I hated my conceptual assignments in college. All my fellow students seemed to be inspired (or nuts, depending on how you look at it.) Inspired I was not – I shied away from anything personal, and anything else just seemed cliché or flat. It wasn’t until a discussion during a night out over drinks that I realized most of the people in my classes had a source of inspiration I wasn’t willing to try.
One of the photographers at the studio I interned with graduated from the same college I was attending. Once while discussing the college, she laughed and told me that she could have photographed a tampon on the pavement and if she spun it right, would have gotten an A for concept. While hilariously true, it bothered me. Good conceptual photography should stand on its own – it shouldn’t need an explanation.
I don’t know if my cyanotype Verba series is good conceptual work. I do know that it’s highly personal. I’ve posted a few individual photographs and one composite – seen here: https://mpaulphotography.wordpress.com/2010/06/29/paper-white-and-other-toning-myths/
It’s not a large body of work; as series go, it’s pretty small. It will probably be an ongoing series because it’s based off my own writing. Bad poetry, certainly. I usually only write when things are bad, so the entire series is somewhat depressing. I’m ok with that – it’s a map of my life. To pretend these things didn’t happen would negate who and what I am.

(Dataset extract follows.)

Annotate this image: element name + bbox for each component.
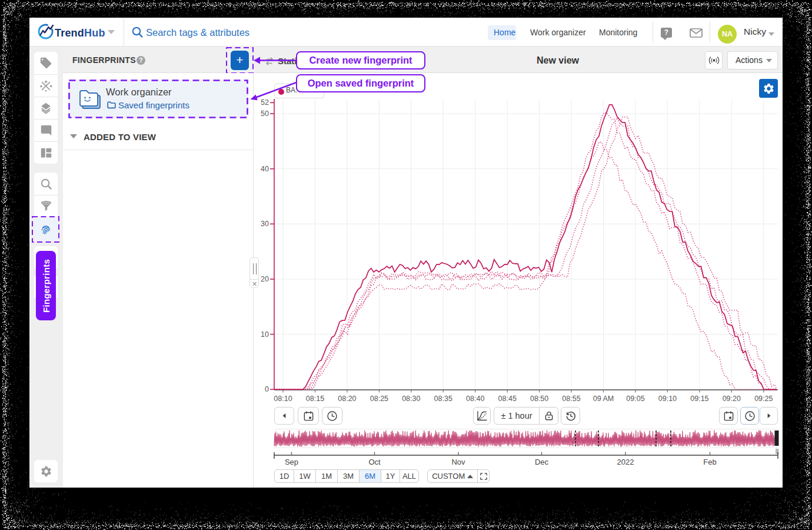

I began the series with the intent to do a group of triptychs – 3 grouped photographs that evoked the emotions that particular poem was about. As usual, my intentions morphed into something else – a group of 2s and 4s. I’ve always been fascinated by the square format. Even when working with a 35mm film camera, my first “real” series was shot intending to print in a square format.
The 4-part composites are 15 inches by 15 inches. The 2-part composites are only 10×15. It’s tempting to try to print to my limits with the photographs themselves at 8 inches across for a total of 18×18. I would, if I had bigger trays and wasn’t concerned with trying to find huge 24×24 frames to fit them (I’m not quite able to pay someone to custom make my frames.)
It’s moderately challenging even with the smaller format. I print each photograph as a 6 inch square negative, then line them up as perfectly as possible on the coated paper. The poetry is written on remnants of the negative substrate for consistency and placed as needed on the edges of the negatives. Done correctly, it looks like (I think!) one large negative.
This photograph is destined to print in another 4-part composite image. I would tell you the subject matter, but then it couldn’t stand on its own.